Banger @ Dance Base

Review by Missy Lorelei | 07 Aug 2012

Once upon a studded leather wristband, it was all too easy. Lads formed in a circle at the school disco, shaking their greasy hair and headbanging to Whole Lotta Rosie, while girls stood, pointed and laughed. Tara Cheyenne however, knows that it is not as simple as that now, that this can be liberating. Implicit in her work is the need for making each gesture larger, owning the space as only swaggering young men can. She takes to the stage as a sexually provocative woman in lingerie, then transforms by merely slipping on army fatigues into a teenage boy, governed by twin obsessions of war studies and heavy metal, the devil horn sign taking her over, a la Doctor Strangelove and that Nazi salute.

Her physicality is impressive, riffing on riffs, portraying all four members of a metal band, from Gene Simmons-esque singer to powerhouse drummer and she skips between vacuous cheerleader to earnest, hurt teenage boy spouting pretentious poetry with consummate ease, beautifully observing the overwrought idiocy of nihilistic HM lyrics. Marc Stewart's score is suitably blistering, particularly the pummeling drum solo – 'grunge ballet' could be a whole new genre.
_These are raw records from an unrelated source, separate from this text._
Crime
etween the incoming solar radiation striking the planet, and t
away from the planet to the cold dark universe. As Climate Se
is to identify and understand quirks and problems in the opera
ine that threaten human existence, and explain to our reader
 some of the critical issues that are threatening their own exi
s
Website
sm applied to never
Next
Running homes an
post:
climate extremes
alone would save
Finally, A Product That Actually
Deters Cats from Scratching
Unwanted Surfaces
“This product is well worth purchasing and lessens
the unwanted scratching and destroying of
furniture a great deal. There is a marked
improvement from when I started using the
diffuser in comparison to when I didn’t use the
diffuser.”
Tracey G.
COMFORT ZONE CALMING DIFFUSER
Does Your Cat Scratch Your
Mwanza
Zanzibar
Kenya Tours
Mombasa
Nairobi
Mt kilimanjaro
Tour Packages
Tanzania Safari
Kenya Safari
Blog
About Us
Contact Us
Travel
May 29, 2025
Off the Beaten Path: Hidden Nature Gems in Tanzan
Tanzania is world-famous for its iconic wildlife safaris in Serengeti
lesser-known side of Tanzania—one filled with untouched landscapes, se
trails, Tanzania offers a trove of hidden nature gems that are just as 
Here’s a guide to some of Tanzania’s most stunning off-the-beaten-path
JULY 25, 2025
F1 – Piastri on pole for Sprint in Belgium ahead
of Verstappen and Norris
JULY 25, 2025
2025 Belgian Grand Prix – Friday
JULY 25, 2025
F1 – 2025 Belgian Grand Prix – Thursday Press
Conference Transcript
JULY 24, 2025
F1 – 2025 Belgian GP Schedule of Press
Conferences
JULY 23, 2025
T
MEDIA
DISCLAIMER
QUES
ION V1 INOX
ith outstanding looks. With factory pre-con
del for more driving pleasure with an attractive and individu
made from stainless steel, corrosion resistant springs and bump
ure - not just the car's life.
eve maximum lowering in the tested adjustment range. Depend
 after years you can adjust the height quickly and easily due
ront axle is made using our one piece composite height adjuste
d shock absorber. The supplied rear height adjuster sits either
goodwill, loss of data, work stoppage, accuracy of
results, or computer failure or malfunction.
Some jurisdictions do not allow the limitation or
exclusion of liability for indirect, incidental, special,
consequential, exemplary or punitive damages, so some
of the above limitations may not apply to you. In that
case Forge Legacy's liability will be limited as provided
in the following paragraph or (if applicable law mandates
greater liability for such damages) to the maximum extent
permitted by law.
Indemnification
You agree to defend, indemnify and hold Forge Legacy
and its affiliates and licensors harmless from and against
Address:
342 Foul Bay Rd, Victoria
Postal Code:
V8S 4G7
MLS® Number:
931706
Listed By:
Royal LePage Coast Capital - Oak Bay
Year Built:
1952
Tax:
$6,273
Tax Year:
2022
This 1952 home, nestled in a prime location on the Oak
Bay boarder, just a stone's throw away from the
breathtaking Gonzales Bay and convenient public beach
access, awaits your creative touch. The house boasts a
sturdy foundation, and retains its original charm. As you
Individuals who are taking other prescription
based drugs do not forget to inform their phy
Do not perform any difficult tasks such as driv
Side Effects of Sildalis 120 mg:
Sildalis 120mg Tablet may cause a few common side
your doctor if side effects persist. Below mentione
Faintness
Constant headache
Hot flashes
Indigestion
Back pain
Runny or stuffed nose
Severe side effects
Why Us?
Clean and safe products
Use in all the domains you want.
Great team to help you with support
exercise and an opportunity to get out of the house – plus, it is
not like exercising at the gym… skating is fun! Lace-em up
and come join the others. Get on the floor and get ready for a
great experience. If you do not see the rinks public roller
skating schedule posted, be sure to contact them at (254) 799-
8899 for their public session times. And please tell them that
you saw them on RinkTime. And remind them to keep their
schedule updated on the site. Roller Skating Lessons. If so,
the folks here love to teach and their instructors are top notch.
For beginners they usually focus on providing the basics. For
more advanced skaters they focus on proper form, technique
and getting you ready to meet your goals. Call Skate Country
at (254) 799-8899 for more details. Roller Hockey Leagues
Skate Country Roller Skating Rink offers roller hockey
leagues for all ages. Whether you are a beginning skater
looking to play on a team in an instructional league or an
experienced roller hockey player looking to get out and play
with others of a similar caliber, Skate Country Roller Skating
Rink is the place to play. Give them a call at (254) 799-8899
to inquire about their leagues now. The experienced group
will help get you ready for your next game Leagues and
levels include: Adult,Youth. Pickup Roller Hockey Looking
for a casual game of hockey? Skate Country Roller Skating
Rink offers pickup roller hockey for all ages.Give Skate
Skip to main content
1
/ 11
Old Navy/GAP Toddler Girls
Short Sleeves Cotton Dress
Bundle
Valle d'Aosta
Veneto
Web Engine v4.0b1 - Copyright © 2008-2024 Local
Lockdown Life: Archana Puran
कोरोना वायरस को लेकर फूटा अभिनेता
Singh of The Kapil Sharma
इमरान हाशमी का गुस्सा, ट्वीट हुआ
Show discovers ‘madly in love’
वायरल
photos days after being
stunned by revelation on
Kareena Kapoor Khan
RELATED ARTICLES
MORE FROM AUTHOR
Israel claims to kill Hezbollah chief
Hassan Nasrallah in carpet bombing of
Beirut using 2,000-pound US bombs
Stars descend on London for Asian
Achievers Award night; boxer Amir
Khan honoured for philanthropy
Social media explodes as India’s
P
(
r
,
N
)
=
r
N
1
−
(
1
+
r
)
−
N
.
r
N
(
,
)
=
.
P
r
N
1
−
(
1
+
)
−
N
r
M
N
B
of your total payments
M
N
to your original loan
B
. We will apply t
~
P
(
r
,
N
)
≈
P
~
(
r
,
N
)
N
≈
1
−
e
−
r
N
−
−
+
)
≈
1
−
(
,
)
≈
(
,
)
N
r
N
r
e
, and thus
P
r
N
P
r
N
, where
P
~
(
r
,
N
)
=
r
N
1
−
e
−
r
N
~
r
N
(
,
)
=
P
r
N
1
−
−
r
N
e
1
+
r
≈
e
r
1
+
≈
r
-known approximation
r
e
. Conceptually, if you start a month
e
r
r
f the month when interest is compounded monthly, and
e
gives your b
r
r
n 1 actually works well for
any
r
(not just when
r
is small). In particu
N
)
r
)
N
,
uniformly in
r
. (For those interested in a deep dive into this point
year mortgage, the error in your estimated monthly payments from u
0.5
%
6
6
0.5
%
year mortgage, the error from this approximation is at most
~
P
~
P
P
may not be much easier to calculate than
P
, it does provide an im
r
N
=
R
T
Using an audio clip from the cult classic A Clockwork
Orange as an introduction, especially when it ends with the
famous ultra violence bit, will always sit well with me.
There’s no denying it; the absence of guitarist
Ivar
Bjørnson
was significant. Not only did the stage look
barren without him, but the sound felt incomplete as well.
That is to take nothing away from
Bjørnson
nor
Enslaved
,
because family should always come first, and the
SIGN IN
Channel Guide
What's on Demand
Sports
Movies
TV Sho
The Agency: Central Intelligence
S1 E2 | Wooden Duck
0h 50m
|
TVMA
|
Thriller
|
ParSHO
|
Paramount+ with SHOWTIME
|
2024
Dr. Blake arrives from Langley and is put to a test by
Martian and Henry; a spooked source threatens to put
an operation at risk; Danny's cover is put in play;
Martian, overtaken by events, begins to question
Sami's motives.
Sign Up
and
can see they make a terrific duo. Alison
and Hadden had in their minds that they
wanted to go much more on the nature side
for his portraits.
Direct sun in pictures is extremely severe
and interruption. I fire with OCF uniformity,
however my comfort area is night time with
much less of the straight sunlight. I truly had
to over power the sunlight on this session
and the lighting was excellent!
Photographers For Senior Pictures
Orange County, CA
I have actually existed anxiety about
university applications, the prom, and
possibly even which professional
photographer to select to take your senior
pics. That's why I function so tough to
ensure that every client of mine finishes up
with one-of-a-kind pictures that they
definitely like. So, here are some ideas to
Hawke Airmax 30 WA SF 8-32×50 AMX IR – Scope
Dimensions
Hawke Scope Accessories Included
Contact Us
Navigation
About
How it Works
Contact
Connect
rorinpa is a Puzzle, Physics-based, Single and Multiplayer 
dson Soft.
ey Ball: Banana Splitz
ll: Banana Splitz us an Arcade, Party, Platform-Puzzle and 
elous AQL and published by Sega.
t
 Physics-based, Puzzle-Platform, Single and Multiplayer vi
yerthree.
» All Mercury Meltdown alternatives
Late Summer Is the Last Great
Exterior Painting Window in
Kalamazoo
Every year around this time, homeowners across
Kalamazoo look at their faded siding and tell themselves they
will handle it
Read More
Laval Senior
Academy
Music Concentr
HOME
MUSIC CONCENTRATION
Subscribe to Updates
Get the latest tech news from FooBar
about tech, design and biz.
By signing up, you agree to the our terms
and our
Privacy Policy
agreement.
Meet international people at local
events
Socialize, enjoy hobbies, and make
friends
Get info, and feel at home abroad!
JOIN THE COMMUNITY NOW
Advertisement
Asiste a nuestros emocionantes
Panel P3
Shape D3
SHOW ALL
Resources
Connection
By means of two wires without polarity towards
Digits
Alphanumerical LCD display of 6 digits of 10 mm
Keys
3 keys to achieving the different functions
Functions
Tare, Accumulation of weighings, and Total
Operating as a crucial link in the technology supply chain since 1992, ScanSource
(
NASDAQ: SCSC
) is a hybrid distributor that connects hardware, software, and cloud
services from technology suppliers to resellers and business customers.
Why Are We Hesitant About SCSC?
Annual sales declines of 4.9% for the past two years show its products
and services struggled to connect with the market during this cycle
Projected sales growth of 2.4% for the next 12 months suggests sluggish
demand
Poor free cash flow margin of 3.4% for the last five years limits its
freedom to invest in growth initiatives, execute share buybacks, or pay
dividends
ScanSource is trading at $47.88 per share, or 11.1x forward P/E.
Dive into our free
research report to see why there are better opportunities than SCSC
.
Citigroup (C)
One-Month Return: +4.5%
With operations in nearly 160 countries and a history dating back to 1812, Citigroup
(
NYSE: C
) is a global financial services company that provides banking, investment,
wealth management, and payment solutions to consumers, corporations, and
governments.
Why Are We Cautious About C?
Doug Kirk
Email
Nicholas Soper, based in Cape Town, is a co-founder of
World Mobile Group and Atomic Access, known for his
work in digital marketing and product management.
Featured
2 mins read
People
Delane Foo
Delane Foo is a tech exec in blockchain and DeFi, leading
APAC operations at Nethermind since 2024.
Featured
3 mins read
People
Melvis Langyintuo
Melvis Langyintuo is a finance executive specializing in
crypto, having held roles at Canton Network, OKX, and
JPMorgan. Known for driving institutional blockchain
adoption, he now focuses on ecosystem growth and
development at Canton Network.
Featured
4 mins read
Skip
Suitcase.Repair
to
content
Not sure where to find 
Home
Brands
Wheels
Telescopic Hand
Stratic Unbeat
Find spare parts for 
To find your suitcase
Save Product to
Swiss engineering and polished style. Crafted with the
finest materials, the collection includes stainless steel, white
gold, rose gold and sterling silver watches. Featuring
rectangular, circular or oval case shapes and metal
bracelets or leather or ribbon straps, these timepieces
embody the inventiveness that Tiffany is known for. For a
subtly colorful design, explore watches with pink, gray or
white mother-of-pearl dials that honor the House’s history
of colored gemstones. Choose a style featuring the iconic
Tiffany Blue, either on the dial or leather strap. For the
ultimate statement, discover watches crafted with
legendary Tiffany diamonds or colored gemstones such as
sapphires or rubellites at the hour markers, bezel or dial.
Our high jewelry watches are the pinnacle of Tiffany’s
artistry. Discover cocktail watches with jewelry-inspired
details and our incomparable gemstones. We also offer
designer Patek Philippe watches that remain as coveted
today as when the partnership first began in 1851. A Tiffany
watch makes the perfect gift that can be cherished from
Less successful is Cheyenne's batty old English war veteran, addled equally with shrapnel as alcohol – the segue into that depiction is not as fluid as that of her schoolyard outsiders. Nonetheless, that issue aside, Banger satisfies as both physical theatre and play on society's supposed gender limitations, tapping into that impulse we all have to air drum when Black Sabbath comes on... even if she does disconcertingly resemble a young Ed Byrne.